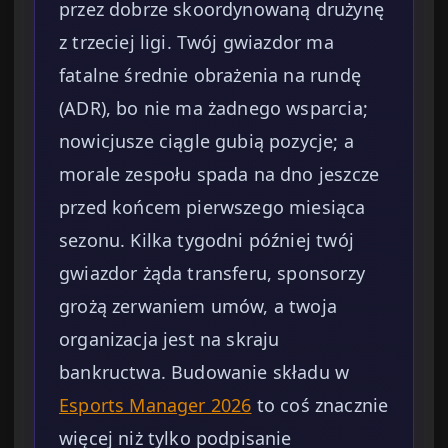
przez dobrze skoordynowaną drużynę
z trzeciej ligi. Twój gwiazdor ma
fatalne średnie obrażenia na rundę
(ADR), bo nie ma żadnego wsparcia;
nowicjusze ciągle gubią pozycje; a
morale zespołu spada na dno jeszcze
przed końcem pierwszego miesiąca
sezonu. Kilka tygodni później twój
gwiazdor żąda transferu, sponsorzy
grożą zerwaniem umów, a twoja
organizacja jest na skraju
bankructwa. Budowanie składu w
Esports Manager 2026
to coś znacznie
więcej niż tylko podpisanie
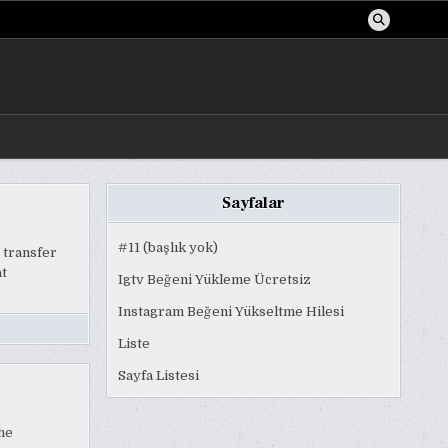
Sayfalar
#11 (başlık yok)
 transfer
at
Igtv Beğeni Yükleme Ücretsiz
Instagram Beğeni Yükseltme Hilesi
Liste
Sayfa Listesi
he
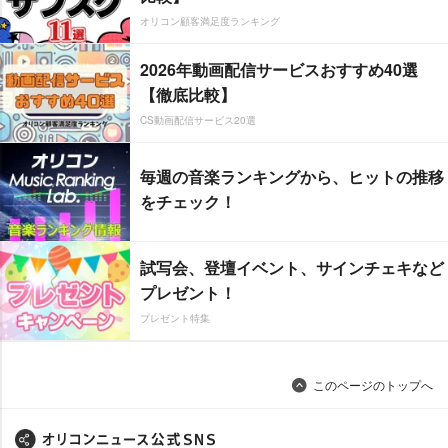
オリコン顧客満足度ランキング
2026年動画配信サービスおすすめ40選
【徹底比較】
CS動画配信サービス20選
毎週の音楽ランキングから、ヒットの推移
をチェック！
試写会、登壇イベント、サインチェキなど
プレゼント！
プレゼント特集
このページのトップへ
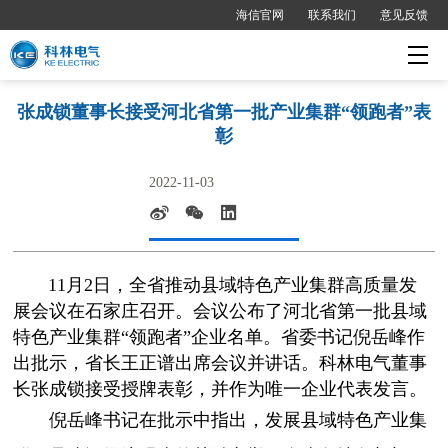
海信官网
联系我们
意见反馈
张成锁董事长接受河北省第一批产业集群“领跑者”表
彰
2022-11-03
11月2日，全省推动县域特色产业集群高质量发
展会议在石家庄召开。会议公布了河北省第一批县域
特色产业集群“领跑者”企业名单。省委书记倪岳峰作
出批示，省长王正谱出席会议并讲话。科林电气董事
长张成锁接受授牌表彰，并作为唯一企业代表发言。
倪岳峰书记在批示中指出，发展县域特色产业集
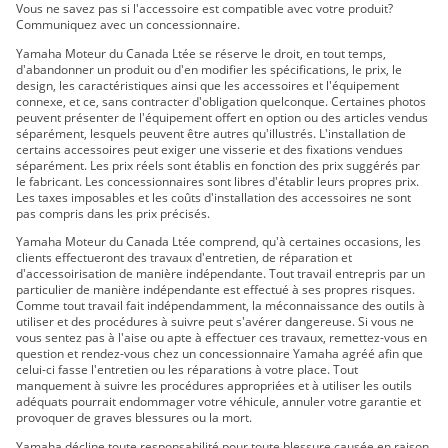
Vous ne savez pas si l'accessoire est compatible avec votre produit?
Tracer 9 Y-AMT 2025
Communiquez avec un concessionnaire.
Yamaha Moteur du Canada Ltée se réserve le droit, en tout temps,
d'abandonner un produit ou d'en modifier les spécifications, le prix, le
design, les caractéristiques ainsi que les accessoires et l'équipement
connexe, et ce, sans contracter d'obligation quelconque. Certaines photos
peuvent présenter de l'équipement offert en option ou des articles vendus
séparément, lesquels peuvent être autres qu'illustrés. L'installation de
certains accessoires peut exiger une visserie et des fixations vendues
séparément. Les prix réels sont établis en fonction des prix suggérés par
le fabricant. Les concessionnaires sont libres d'établir leurs propres prix.
Les taxes imposables et les coûts d'installation des accessoires ne sont
pas compris dans les prix précisés.
Yamaha Moteur du Canada Ltée comprend, qu'à certaines occasions, les
clients effectueront des travaux d'entretien, de réparation et
d'accessoirisation de manière indépendante. Tout travail entrepris par un
particulier de manière indépendante est effectué à ses propres risques.
Comme tout travail fait indépendamment, la méconnaissance des outils à
utiliser et des procédures à suivre peut s'avérer dangereuse. Si vous ne
vous sentez pas à l'aise ou apte à effectuer ces travaux, remettez-vous en
question et rendez-vous chez un concessionnaire Yamaha agréé afin que
celui-ci fasse l'entretien ou les réparations à votre place. Tout
manquement à suivre les procédures appropriées et à utiliser les outils
adéquats pourrait endommager votre véhicule, annuler votre garantie et
provoquer de graves blessures ou la mort.
Yamaha décline toute responsabilité pour toute blessure causée en raison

● ● ●

The required output is the exact run of lines from the one with "Les taxes imposables" through the final line of the entries.

Les taxes imposables et les coûts d'installation des accessoires ne sont
pas compris dans les prix précisés.
Yamaha Moteur du Canada Ltée comprend, qu'à certaines occasions, les
clients effectueront des travaux d'entretien, de réparation et
d'accessoirisation de manière indépendante. Tout travail entrepris par un
particulier de manière indépendante est effectué à ses propres risques.
Comme tout travail fait indépendamment, la méconnaissance des outils à
utiliser et des procédures à suivre peut s'avérer dangereuse. Si vous ne
vous sentez pas à l'aise ou apte à effectuer ces travaux, remettez-vous en
question et rendez-vous chez un concessionnaire Yamaha agréé afin que
celui-ci fasse l'entretien ou les réparations à votre place. Tout
manquement à suivre les procédures appropriées et à utiliser les outils
adéquats pourrait endommager votre véhicule, annuler votre garantie et
provoquer de graves blessures ou la mort.
Yamaha décline toute responsabilité pour toute blessure causée en raison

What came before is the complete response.